ASSIGNMENT: Type out each record word for word. Pictures stay out.

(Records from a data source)
---
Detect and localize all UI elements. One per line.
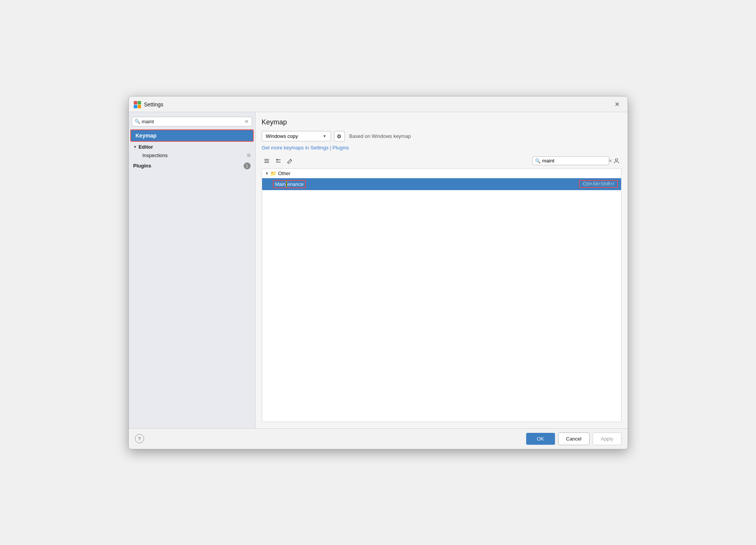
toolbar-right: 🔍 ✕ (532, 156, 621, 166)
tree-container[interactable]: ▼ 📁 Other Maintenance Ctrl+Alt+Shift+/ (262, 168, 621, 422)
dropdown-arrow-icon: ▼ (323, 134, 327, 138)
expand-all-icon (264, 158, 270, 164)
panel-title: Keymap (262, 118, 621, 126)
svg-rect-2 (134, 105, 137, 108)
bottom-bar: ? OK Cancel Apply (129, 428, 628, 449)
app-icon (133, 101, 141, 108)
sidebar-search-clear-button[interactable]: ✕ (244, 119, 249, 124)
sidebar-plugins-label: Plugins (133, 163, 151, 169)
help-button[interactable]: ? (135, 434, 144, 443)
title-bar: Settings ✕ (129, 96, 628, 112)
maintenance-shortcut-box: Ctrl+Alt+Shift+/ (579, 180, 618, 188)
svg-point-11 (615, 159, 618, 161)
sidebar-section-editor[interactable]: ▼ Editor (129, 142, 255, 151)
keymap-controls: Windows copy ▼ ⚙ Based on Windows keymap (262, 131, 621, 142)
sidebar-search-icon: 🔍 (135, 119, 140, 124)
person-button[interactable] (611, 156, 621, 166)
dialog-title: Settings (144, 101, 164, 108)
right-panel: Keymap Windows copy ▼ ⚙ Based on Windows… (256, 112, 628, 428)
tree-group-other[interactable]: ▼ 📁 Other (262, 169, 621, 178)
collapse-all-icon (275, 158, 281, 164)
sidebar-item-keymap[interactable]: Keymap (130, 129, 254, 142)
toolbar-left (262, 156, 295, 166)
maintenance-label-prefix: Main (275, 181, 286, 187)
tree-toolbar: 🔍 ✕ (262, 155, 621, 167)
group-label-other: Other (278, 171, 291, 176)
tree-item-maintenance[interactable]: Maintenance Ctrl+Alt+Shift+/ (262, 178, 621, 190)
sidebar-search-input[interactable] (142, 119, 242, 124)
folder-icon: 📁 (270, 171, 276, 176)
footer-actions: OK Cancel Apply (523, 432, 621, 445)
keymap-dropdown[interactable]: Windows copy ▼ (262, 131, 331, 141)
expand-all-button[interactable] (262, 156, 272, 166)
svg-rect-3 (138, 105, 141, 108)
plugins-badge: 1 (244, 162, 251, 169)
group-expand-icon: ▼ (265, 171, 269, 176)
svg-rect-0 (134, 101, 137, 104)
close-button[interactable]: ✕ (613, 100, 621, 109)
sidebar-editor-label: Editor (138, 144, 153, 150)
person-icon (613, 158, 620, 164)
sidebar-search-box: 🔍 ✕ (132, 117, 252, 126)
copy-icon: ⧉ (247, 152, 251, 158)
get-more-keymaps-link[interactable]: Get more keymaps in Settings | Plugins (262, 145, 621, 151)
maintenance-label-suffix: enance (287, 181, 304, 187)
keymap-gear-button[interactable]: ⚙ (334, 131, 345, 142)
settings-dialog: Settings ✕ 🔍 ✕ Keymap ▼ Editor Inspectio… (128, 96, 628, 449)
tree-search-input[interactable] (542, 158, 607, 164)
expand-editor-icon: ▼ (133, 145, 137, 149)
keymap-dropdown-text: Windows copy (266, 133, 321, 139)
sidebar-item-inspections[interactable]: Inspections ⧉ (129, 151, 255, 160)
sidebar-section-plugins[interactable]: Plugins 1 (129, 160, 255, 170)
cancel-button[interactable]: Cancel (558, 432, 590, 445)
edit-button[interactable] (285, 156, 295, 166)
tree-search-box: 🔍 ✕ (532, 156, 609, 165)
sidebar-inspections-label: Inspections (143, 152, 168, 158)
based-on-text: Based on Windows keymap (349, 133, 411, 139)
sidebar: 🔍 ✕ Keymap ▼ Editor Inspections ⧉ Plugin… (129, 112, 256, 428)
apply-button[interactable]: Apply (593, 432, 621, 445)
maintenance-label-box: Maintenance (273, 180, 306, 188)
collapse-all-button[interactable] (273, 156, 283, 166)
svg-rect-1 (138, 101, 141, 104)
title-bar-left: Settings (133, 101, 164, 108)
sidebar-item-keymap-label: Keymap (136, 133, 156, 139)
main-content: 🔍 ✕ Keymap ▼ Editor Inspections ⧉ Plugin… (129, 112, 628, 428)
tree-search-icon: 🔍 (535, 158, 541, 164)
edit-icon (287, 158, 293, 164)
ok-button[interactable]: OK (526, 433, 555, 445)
---
PROBLEM SOLUTION:
Detect and localize all UI elements. One per line.
toolbar-right: 🔍 ✕ (532, 156, 621, 166)
tree-container[interactable]: ▼ 📁 Other Maintenance Ctrl+Alt+Shift+/ (262, 168, 621, 422)
dropdown-arrow-icon: ▼ (323, 134, 327, 138)
expand-all-icon (264, 158, 270, 164)
panel-title: Keymap (262, 118, 621, 126)
svg-rect-2 (134, 105, 137, 108)
bottom-bar: ? OK Cancel Apply (129, 428, 628, 449)
app-icon (133, 101, 141, 108)
sidebar-search-clear-button[interactable]: ✕ (244, 119, 249, 124)
sidebar-plugins-label: Plugins (133, 163, 151, 169)
help-button[interactable]: ? (135, 434, 144, 443)
title-bar: Settings ✕ (129, 96, 628, 112)
maintenance-shortcut-box: Ctrl+Alt+Shift+/ (579, 180, 618, 188)
svg-point-11 (615, 159, 618, 161)
sidebar-section-editor[interactable]: ▼ Editor (129, 142, 255, 151)
keymap-controls: Windows copy ▼ ⚙ Based on Windows keymap (262, 131, 621, 142)
sidebar-search-icon: 🔍 (135, 119, 140, 124)
person-button[interactable] (611, 156, 621, 166)
dialog-title: Settings (144, 101, 164, 108)
right-panel: Keymap Windows copy ▼ ⚙ Based on Windows… (256, 112, 628, 428)
tree-group-other[interactable]: ▼ 📁 Other (262, 169, 621, 178)
collapse-all-icon (275, 158, 281, 164)
sidebar-item-keymap[interactable]: Keymap (130, 129, 254, 142)
toolbar-left (262, 156, 295, 166)
maintenance-label-prefix: Main (275, 181, 286, 187)
tree-toolbar: 🔍 ✕ (262, 155, 621, 167)
group-label-other: Other (278, 171, 291, 176)
tree-item-maintenance[interactable]: Maintenance Ctrl+Alt+Shift+/ (262, 178, 621, 190)
sidebar-search-input[interactable] (142, 119, 242, 124)
folder-icon: 📁 (270, 171, 276, 176)
footer-actions: OK Cancel Apply (523, 432, 621, 445)
keymap-dropdown[interactable]: Windows copy ▼ (262, 131, 331, 141)
expand-all-button[interactable] (262, 156, 272, 166)
svg-rect-3 (138, 105, 141, 108)
plugins-badge: 1 (244, 162, 251, 169)
group-expand-icon: ▼ (265, 171, 269, 176)
svg-rect-0 (134, 101, 137, 104)
close-button[interactable]: ✕ (613, 100, 621, 109)
sidebar-editor-label: Editor (138, 144, 153, 150)
person-icon (613, 158, 620, 164)
sidebar-search-box: 🔍 ✕ (132, 117, 252, 126)
copy-icon: ⧉ (247, 152, 251, 158)
get-more-keymaps-link[interactable]: Get more keymaps in Settings | Plugins (262, 145, 621, 151)
maintenance-label-suffix: enance (287, 181, 304, 187)
keymap-gear-button[interactable]: ⚙ (334, 131, 345, 142)
settings-dialog: Settings ✕ 🔍 ✕ Keymap ▼ Editor Inspectio… (128, 96, 628, 449)
tree-search-input[interactable] (542, 158, 607, 164)
expand-editor-icon: ▼ (133, 145, 137, 149)
keymap-dropdown-text: Windows copy (266, 133, 321, 139)
sidebar-item-inspections[interactable]: Inspections ⧉ (129, 151, 255, 160)
sidebar-section-plugins[interactable]: Plugins 1 (129, 160, 255, 170)
cancel-button[interactable]: Cancel (558, 432, 590, 445)
edit-button[interactable] (285, 156, 295, 166)
tree-search-box: 🔍 ✕ (532, 156, 609, 165)
sidebar-inspections-label: Inspections (143, 152, 168, 158)
based-on-text: Based on Windows keymap (349, 133, 411, 139)
sidebar: 🔍 ✕ Keymap ▼ Editor Inspections ⧉ Plugin… (129, 112, 256, 428)
apply-button[interactable]: Apply (593, 432, 621, 445)
maintenance-label-box: Maintenance (273, 180, 306, 188)
collapse-all-button[interactable] (273, 156, 283, 166)
svg-rect-1 (138, 101, 141, 104)
title-bar-left: Settings (133, 101, 164, 108)
sidebar-item-keymap-label: Keymap (136, 133, 156, 139)
main-content: 🔍 ✕ Keymap ▼ Editor Inspections ⧉ Plugin… (129, 112, 628, 428)
tree-search-icon: 🔍 (535, 158, 541, 164)
edit-icon (287, 158, 293, 164)
ok-button[interactable]: OK (526, 433, 555, 445)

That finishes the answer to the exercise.